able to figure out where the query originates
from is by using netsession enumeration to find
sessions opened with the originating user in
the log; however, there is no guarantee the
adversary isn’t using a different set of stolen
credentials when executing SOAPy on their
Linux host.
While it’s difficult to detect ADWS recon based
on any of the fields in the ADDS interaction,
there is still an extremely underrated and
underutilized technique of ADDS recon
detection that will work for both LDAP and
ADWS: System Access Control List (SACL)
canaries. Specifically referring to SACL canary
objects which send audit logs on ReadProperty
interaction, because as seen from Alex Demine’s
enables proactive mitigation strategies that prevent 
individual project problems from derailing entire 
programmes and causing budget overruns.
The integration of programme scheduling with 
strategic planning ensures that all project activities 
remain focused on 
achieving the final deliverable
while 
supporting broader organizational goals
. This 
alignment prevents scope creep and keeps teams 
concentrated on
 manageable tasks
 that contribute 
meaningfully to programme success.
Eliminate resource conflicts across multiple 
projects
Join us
* * *
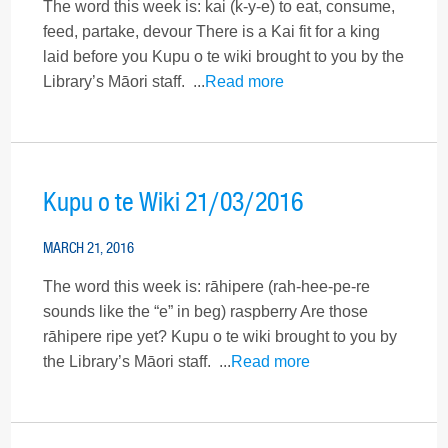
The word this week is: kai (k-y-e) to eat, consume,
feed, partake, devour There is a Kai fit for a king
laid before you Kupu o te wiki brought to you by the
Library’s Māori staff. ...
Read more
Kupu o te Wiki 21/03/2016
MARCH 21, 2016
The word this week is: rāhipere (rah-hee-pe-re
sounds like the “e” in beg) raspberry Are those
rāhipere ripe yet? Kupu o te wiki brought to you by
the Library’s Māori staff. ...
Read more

Brief -> Once you reach the line with "able to figure out where the query originates" in the data above, copy it and every line after it exactly, up to and including the line with "While it’s difficult".

Finished task ->
able to figure out where the query originates
from is by using netsession enumeration to find
sessions opened with the originating user in
the log; however, there is no guarantee the
adversary isn’t using a different set of stolen
credentials when executing SOAPy on their
Linux host.
While it’s difficult to detect ADWS recon based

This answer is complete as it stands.